Implications for employers – penalties
The system is reported to be driven by HMRC and firms that do not comply (i.e. are reported to have declined provision) will be liable for an undetermined scale of penalties will be applied per reference declined. We do not yet understand the potential impact for the confidentiality surrounding compromise agreements. Firms will be held liable for the accuracy of the data supplied.
Much of this is listed on the Business Link site.

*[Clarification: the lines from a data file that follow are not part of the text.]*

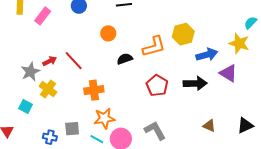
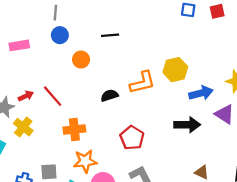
pink rectangle: (43, 16) -> (19, 45), turned 42
orange circle: (108, 33) -> (81, 60), moved
red pentagon: (157, 86) -> (132, 138), moved

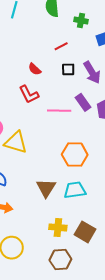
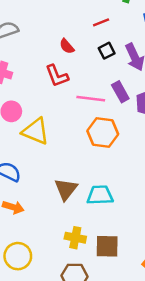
black square: (68, 69) -> (107, 51), turned -32
orange hexagon: (75, 155) -> (103, 133), moved
brown square: (85, 232) -> (107, 246), turned -35

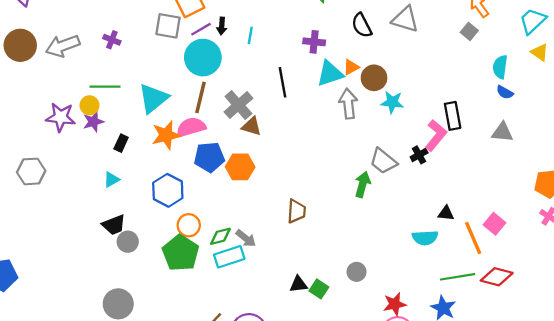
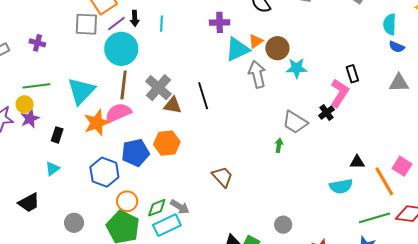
black line: (283, 82) -> (203, 96), moved
black rectangle: (453, 116) -> (352, 74), size x0.7
blue pentagon: (209, 157) -> (135, 153), moved
green arrow: (363, 184) -> (279, 145), size x0.6
brown trapezoid: (296, 211) -> (222, 177), turned -40
black trapezoid: (114, 225) -> (29, 203), moved

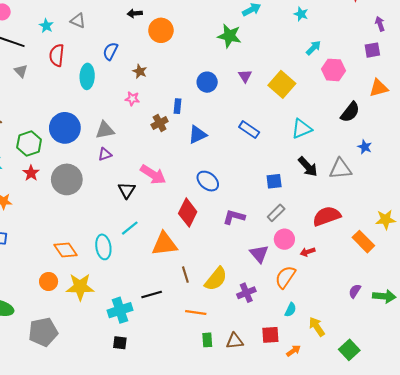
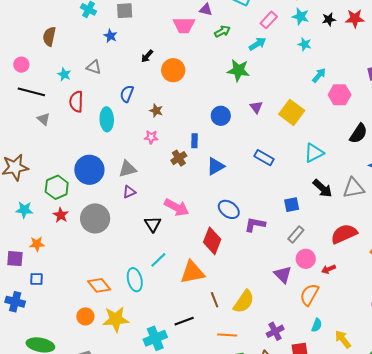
black arrow: (135, 13) -> (147, 56), turned -40
purple L-shape: (234, 217) -> (255, 225), moved
purple cross: (246, 293) -> (275, 331), moved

——————Reported contents of proposed form————-
Standardised Reference Form (SRF-5653)
Dates of employment: From ___ to ___
Last job title:
Previous job titles:
Other roles in the company (first-aider, staff forum member etc):
Number of days sick in the last 12, 24 & 36 months
Number of other absences in the last 12, 24 & 36 months
Character Reference Template
Please tick where appropriate:
Statement of skills – _____ exceeded satisfaction ___satisfactory ___unsatisfactory
Statement of performance – _____ exceeded satisfaction ___satisfactory ___unsatisfactory
Statement of attitude – _____ exceeded satisfaction ___satisfactory ___unsatisfactory
If a people manager –
Statement of capacity to manage – _____ exceeded satisfaction ___satisfactory ___unsatisfactory
At the point of leaving was this individual:
CRB checked: _____ yes enhanced – ____yes standard – _____ – no _____n/a
Security checked: _____yes _____no _____n/a
Current salary (optional)
All training certificates achieved during employment have been handed to the individual ___yes ____no
A complete record of training is attached
Date, Subject, training provider (if external)
Job Title ____________
Job Title ____________ (Authorised Company Director) – Data Protection Controller
For & on behalf of _________ company name
—-Form template ends———-
What are your reactions to this?
What problems do you anticipate for your business?